(September 26 – written by Dave)
We had a hard time leaving our lovely AirB&B apartment this morning. It’s funny how we get attached to places – it is probably caused by staying almost anywhere for more than a day. When you move ‘houses’ every day as we tend to do, staying put for a few days (even it is not super nice) feels good. And our place in Salta was super nice, so that made it double hard to leave.
We were packed and downstairs at 8:30, right on time to meet Rodrigo for a key hand off. He and his wife are super hosts that we’d recommend to anyone heading to Salta. Yeah, I know, how many of our friends are heading to Salta any time soon – not too many – anyway, you get the point.
The first 3k out of town was on a bike path. Well, technically they were into town, not out, as we were staying on the north side of town and for the rest of this trip we are heading south more or less. The bike path was a nice gesture but it was one of those odd paths that they put in between the two traffic lanes, meaning that every intersection, bikes are required to stop and let the cars go. I like the idea of towns putting in bike paths but there is so much cross traffic with cars coming from almost every direction, I’d hate to think of anyone other than a very experienced cyclist using this path – for fear of hitting or being hit by a car.
The city of Salta has close to 750,000 residents so it took some time to break out of the southern end. Traffic really died down after about 10k but we still had the odd city bus and not much of a shoulder on the road. So far, Argentina roads have virtually no sealed shoulder outside the white line. They have a good 3 to 4 foot shoulder, it’s just not sealed or paved. So, in an emergency, we could bail off the road and probably not crash but I’d trade the 3 or 4 foot gravel shoulder for a 2 foot sealed shoulder any day. Today the shoulder was just like the first 4 days – at least most of the traffic is very polite.

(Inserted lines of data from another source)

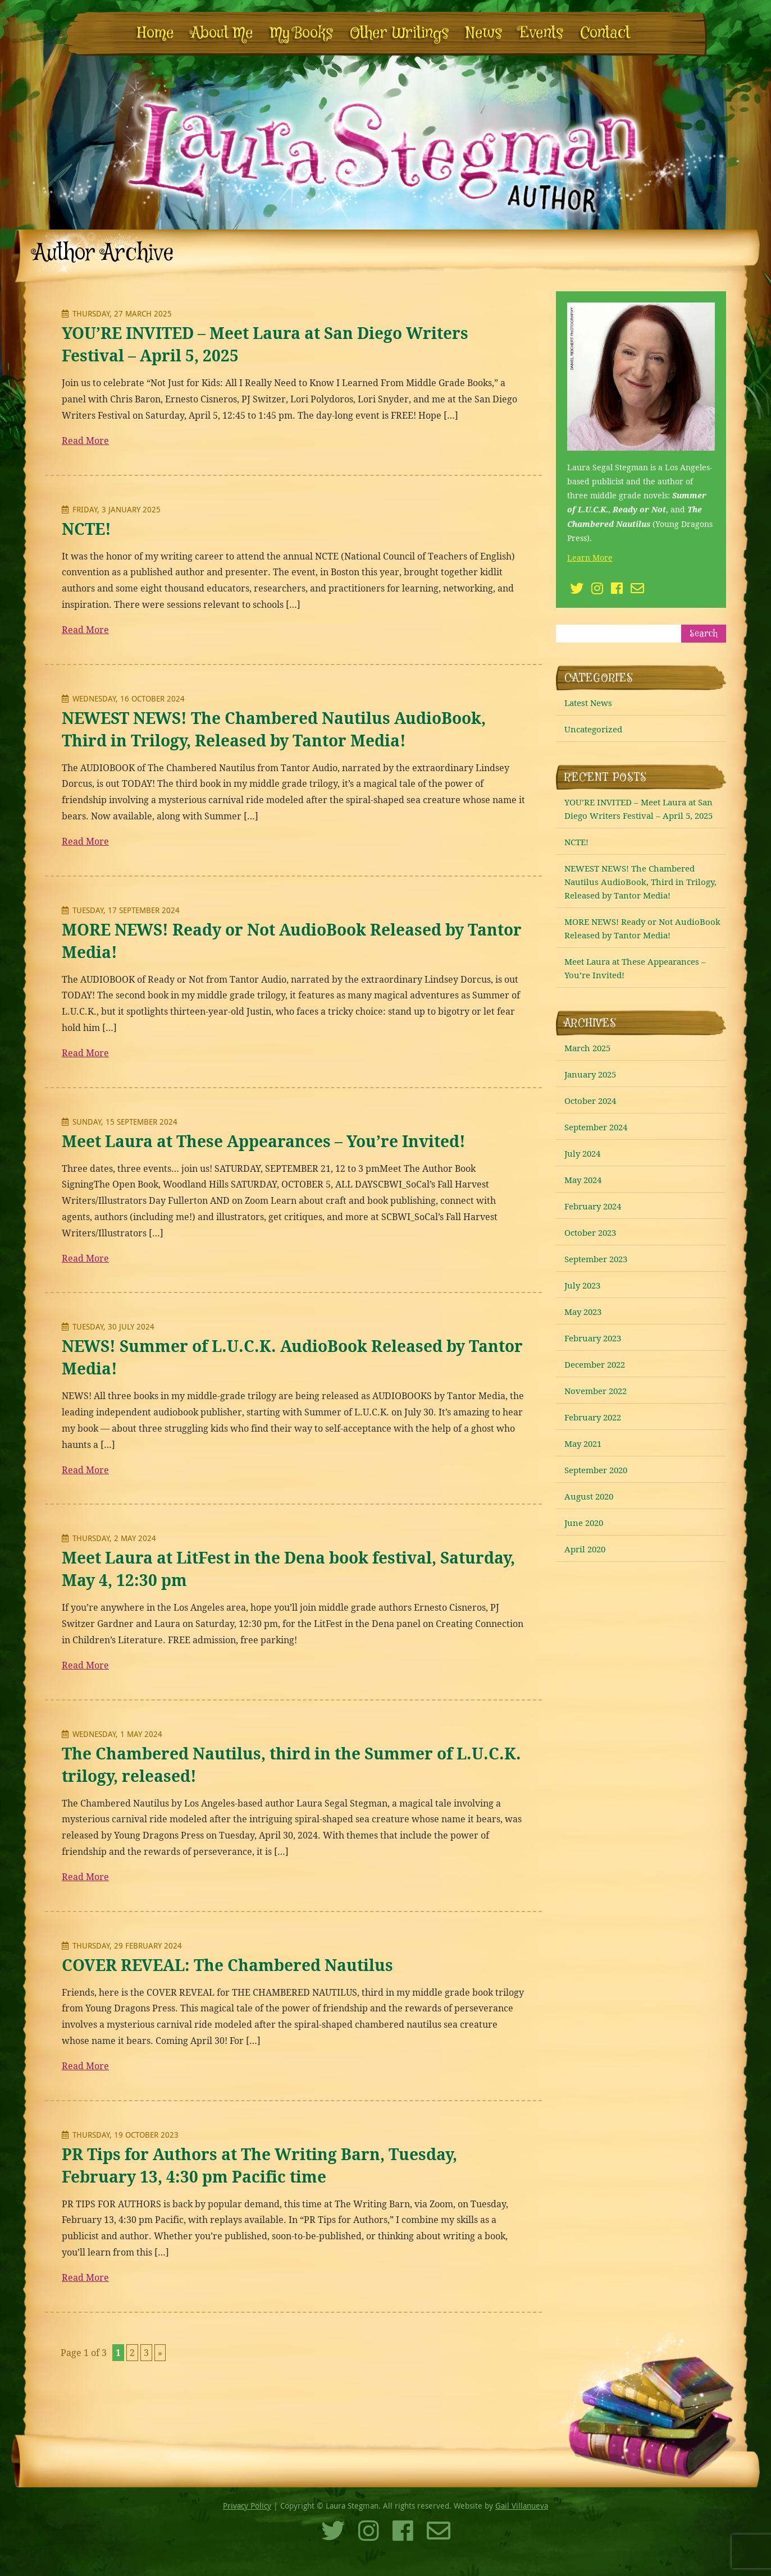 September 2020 (595, 1469)
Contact (605, 33)
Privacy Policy (247, 2505)
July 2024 (582, 1153)
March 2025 (587, 1047)
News (484, 33)
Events (541, 33)
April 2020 (584, 1549)
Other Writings (399, 33)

Speaking of things we don’t like about Argentina roads brings me to two things we really like – that is a good proper espresso and fresh baked empanadas at roadside cafes. We stopped at an ordinary servo for a bio brake and to check morning tea options. We ordered two cafe cortados and they were done perfectly, plus they came with a glass of sparkling water to cleanse the palate – sure, that will do. For lunch we pulled up a non-descript roadside restaurant and ordered a big plate of empanadas. You have to wait for them to be cooked but fresh steaming empanadas, served with just the right temperature hot sauces, are hard to beat for a tasty lunch or mid-day break.
We saw several painted memorial walls today that referenced the Falklands War. Well, they didn’t actually referenced the Falklands War, rather they referenced the Malvinas war (the named used by the Argentineans for the Falkland Islands). The Falklands War was fought in 1982 between the UK and Argentina. They were fighting because Argentina wanted to have the Falkland Islands back and the UK didn’t want to give them up. It was a fairly one sided war with the UK winning and keeping the islands.

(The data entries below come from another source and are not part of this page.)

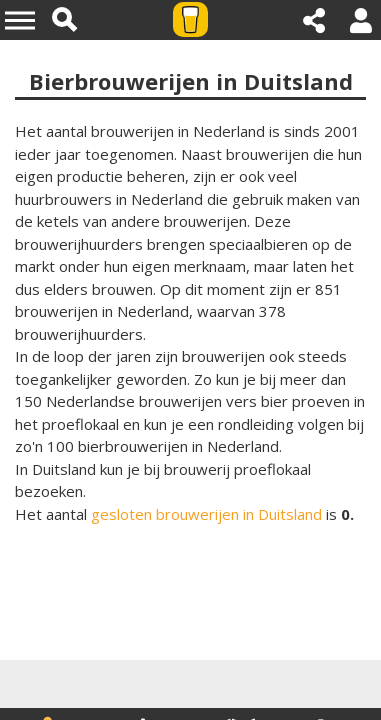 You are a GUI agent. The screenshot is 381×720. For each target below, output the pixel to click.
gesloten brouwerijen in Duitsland (206, 514) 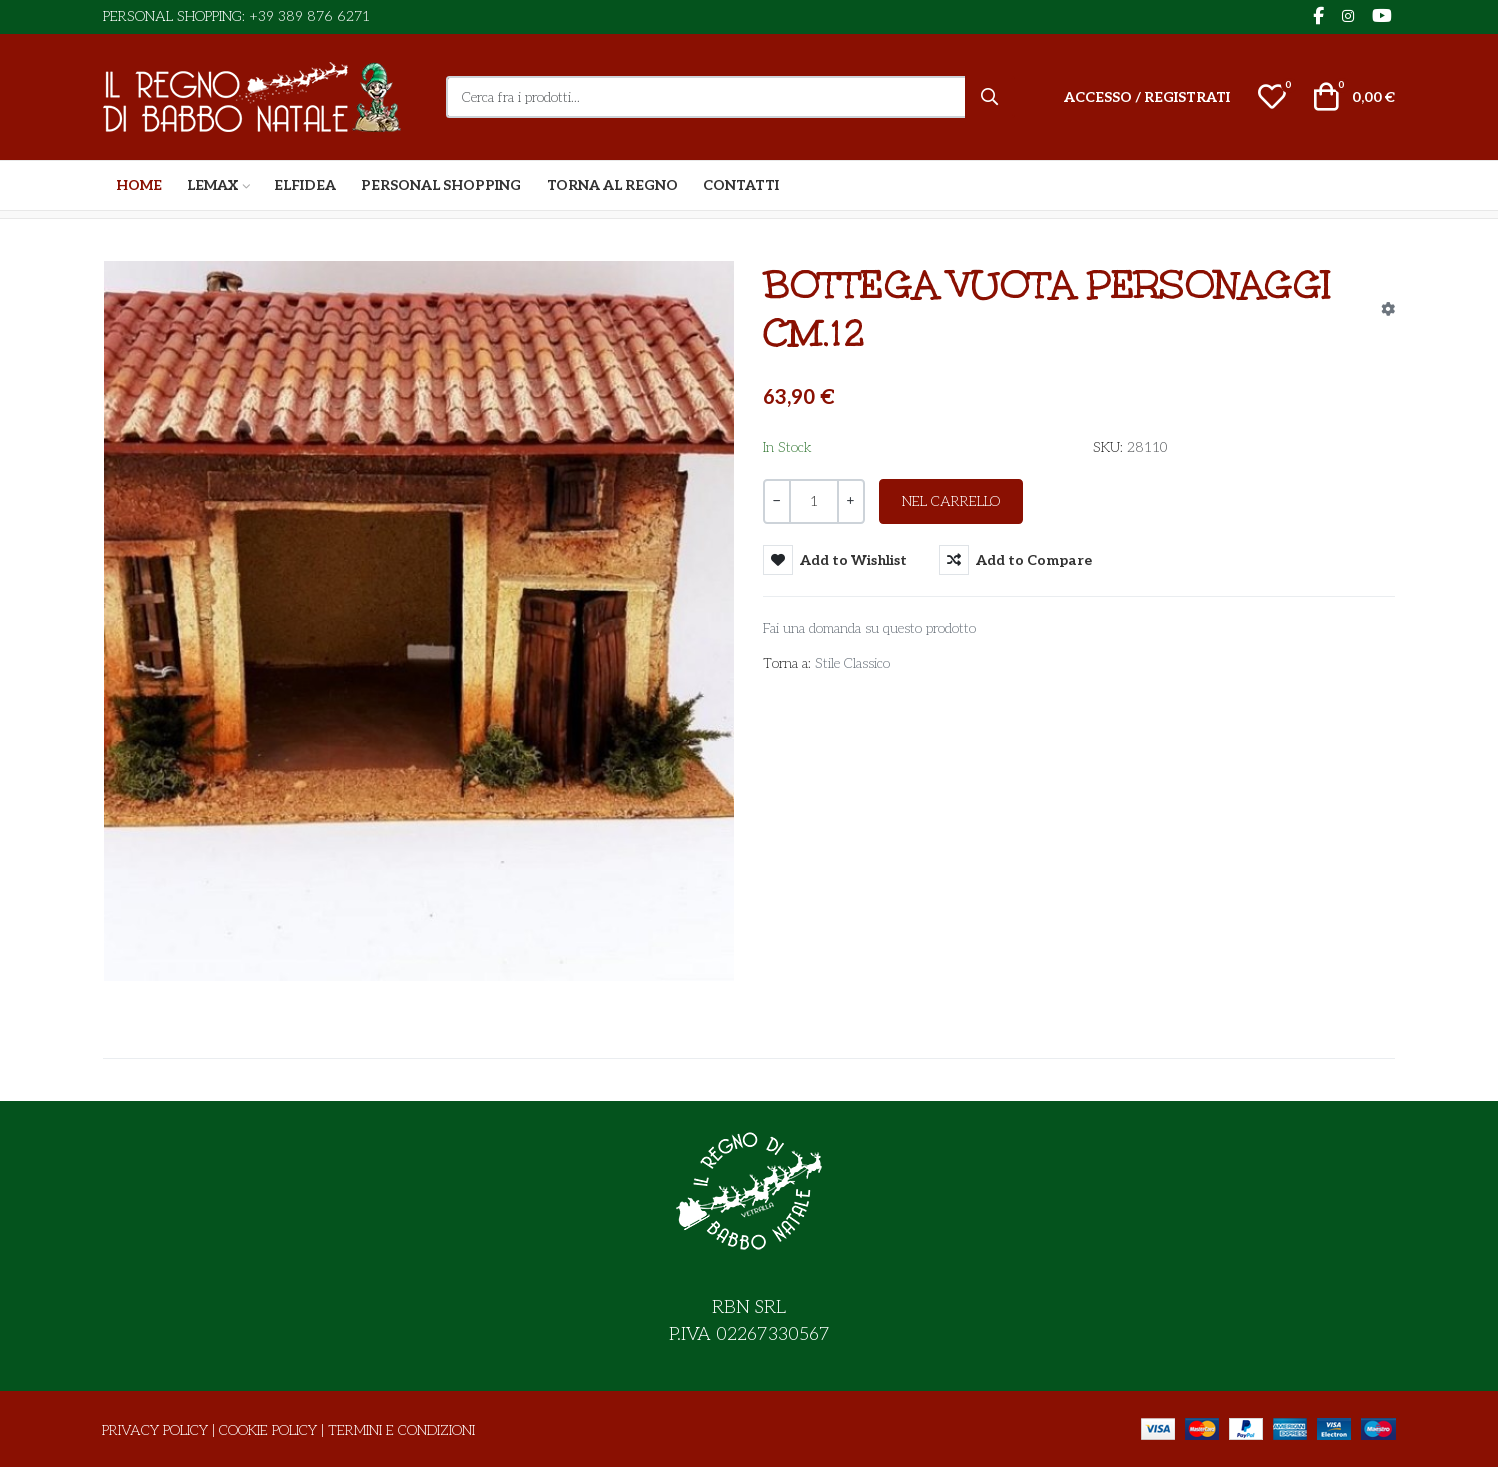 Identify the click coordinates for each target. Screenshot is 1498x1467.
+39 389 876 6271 (309, 16)
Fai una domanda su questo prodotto (869, 628)
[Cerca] (990, 97)
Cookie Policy (268, 1430)
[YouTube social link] (1381, 17)
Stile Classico (852, 663)
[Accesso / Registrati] (1147, 97)
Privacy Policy (155, 1430)
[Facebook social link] (1318, 17)
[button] (1272, 97)
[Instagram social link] (1347, 17)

Before arriving in Argentina, we’d heard that folks here still hold out hope to one day regain the islands but until today, we’d not seen references to the war. Our host on “food coma” night, who was 27 years old and born after the war, said that people in Argentina didn’t care about the islands anymore. He made several comments about how silly it would be for the Argentina navy to take on the UK – Argentina has one submarine having lost one 6 months ago in that accident you probably heard about on the news. And more importantly in his mind, they are “worthless rocks out in the ocean that cost more to keep open than they are worth.”

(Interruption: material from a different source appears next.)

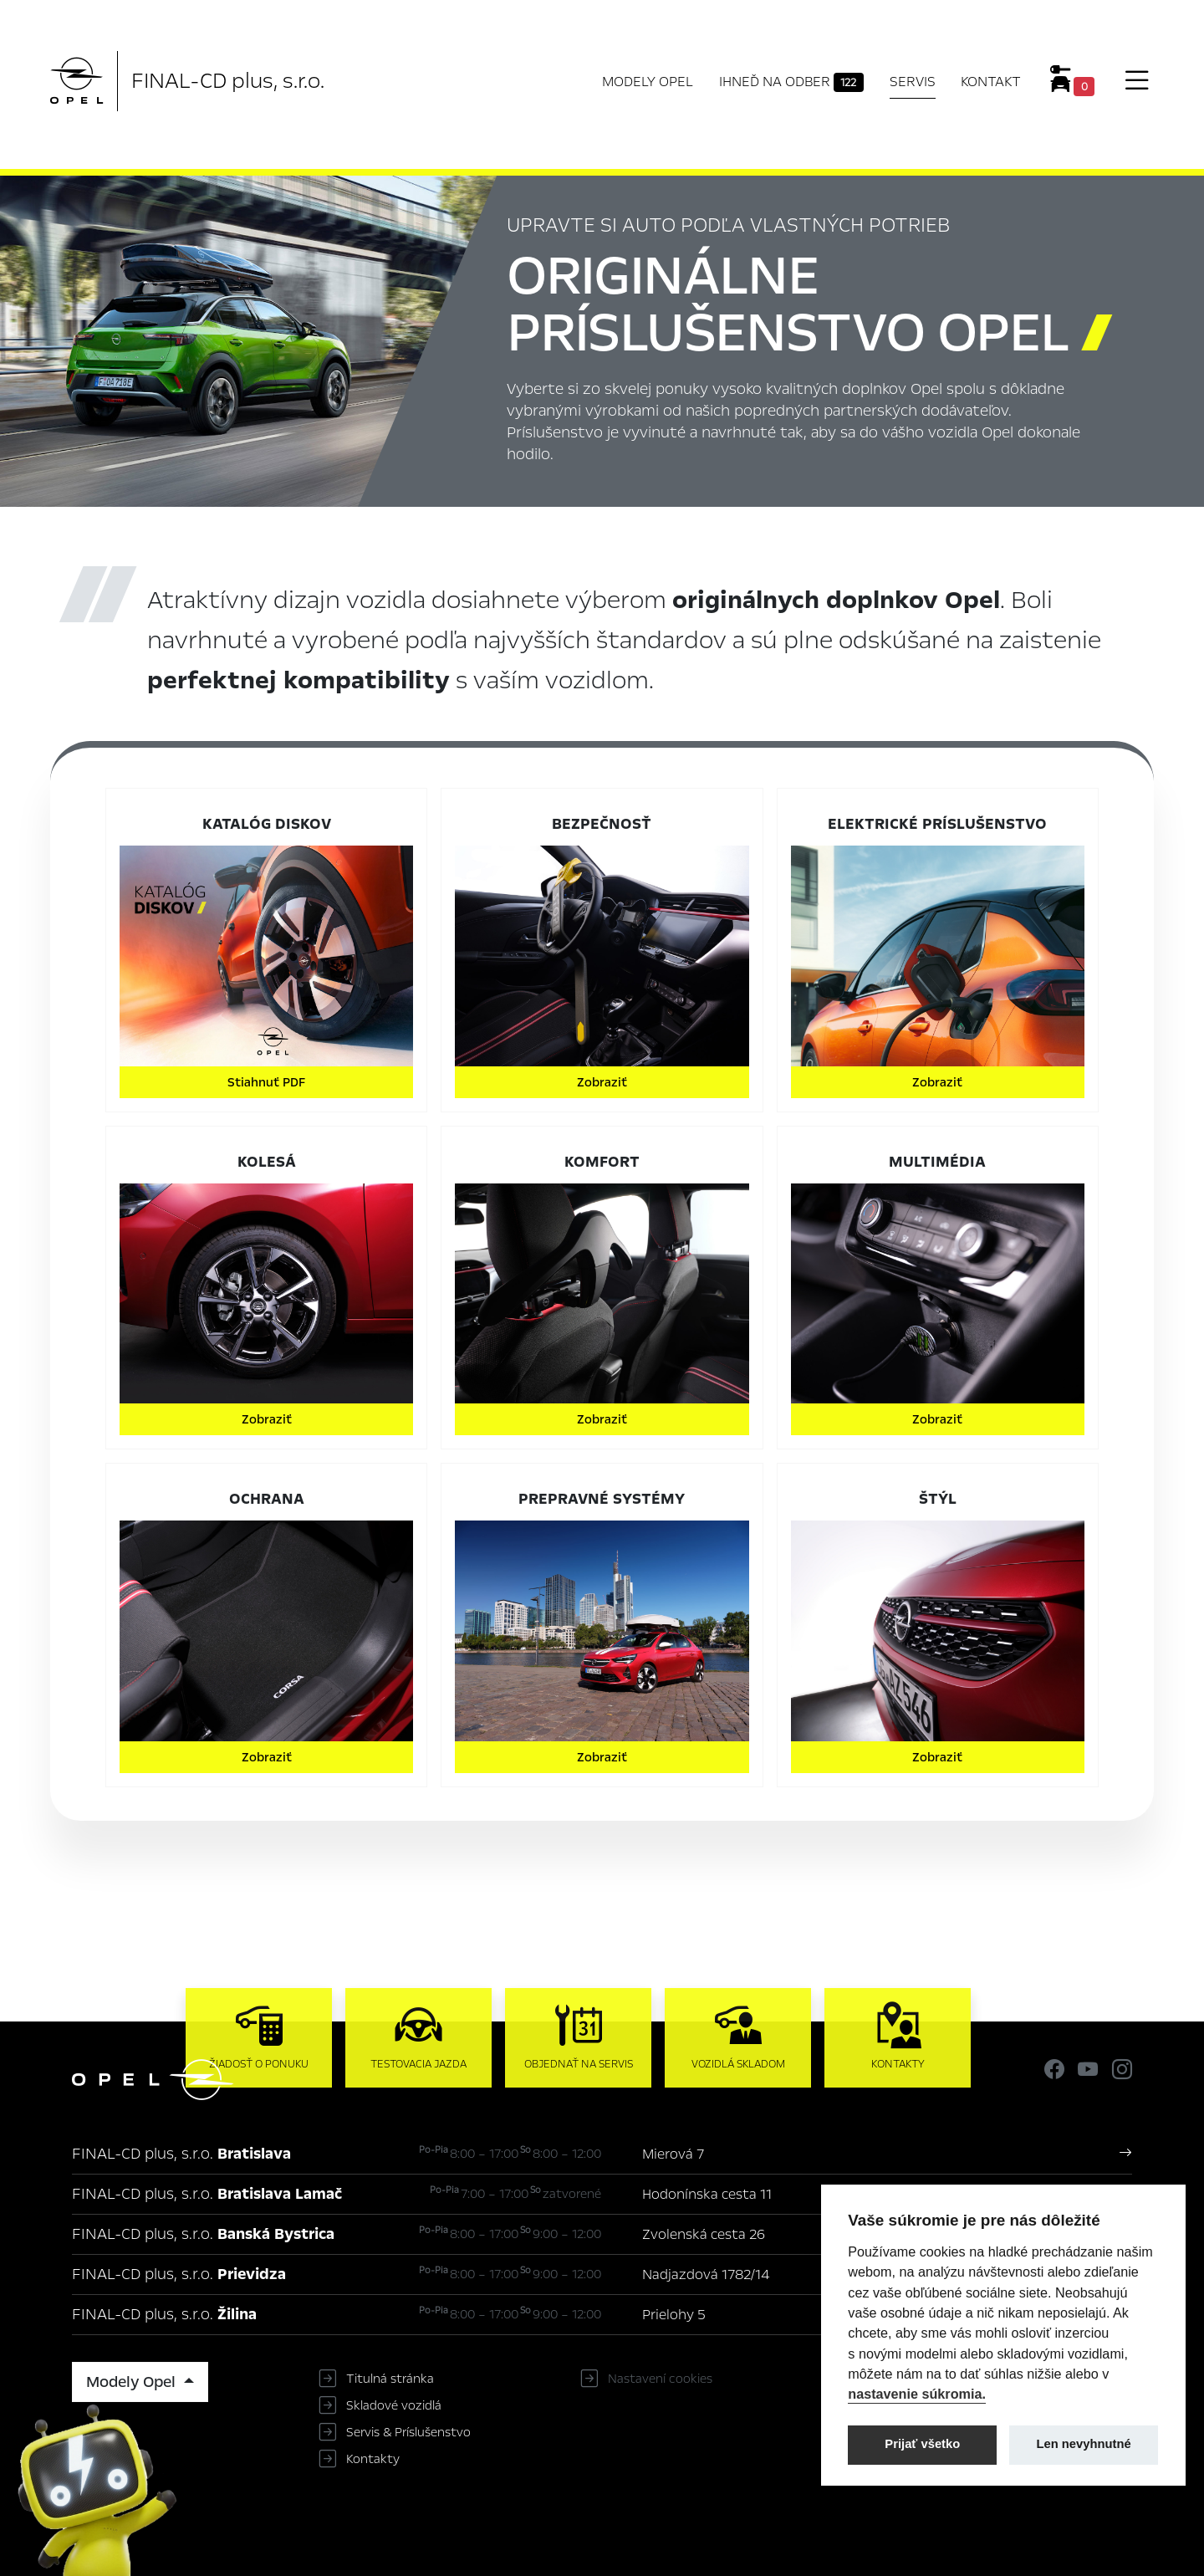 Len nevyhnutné (1084, 2444)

Well today, we saw part of the other side of the dispute and how other folks feel. The Argentineans lost 649 people in the war and Salta (the state we are in) lost 34 people. The value of the islands could be open for debate but losing a son or daughter while trying to fight off a former colonial master, well, that would tend to make one significantly more passionate about the topic.
We had a short 22k to ride after our empanada lunch and debated riding further. The distance between Salta and Cafayate is a little over 200k so we could cover it in two days, but there are some things we wanted to see along the way and we have some time in our schedule. The thought of putting in another big day or two was there but in the end we decided to stick with our original plan and cover the distance in three days.
We were going to camp today at a lake outside the town of Coronel Moldes – about 5k off route – but we stopped in Coronel Moldes for an ice cream and discovered that the Hosteria Cabra Corral was having a special on their rooms. With about a 2% chance of afternoon thunder showers and a fancy, bidet equipped hotel room on offer, well we took the soft option and grabbed the room. Our 3 day to Cafayate plan involves camping tomorrow night so we will get the tent out again – promise.
Today’s ride was short and not overly strenuous in terms of climbing but it was really nice to have a leisurely start and not to have to think about riding more than 100k again. We are supposed to be smelling the flowers (and wines, and empanadas) but sometimes our formerly overly focused workaholic professional brains kick in and we push on. Today, our more casual selves won out.
Tomorrow we are heading for the “Devil’s Thoat” or in Spanish, Garganta del Diablo – some sort of natural rock formation. We are hoping to camp at the entrance so that we can be there early the next morning before the tour buses arrive. Rodrigo told us that the entire area around the “Throat” is quite spectacular so having some spare time to check it out should be good.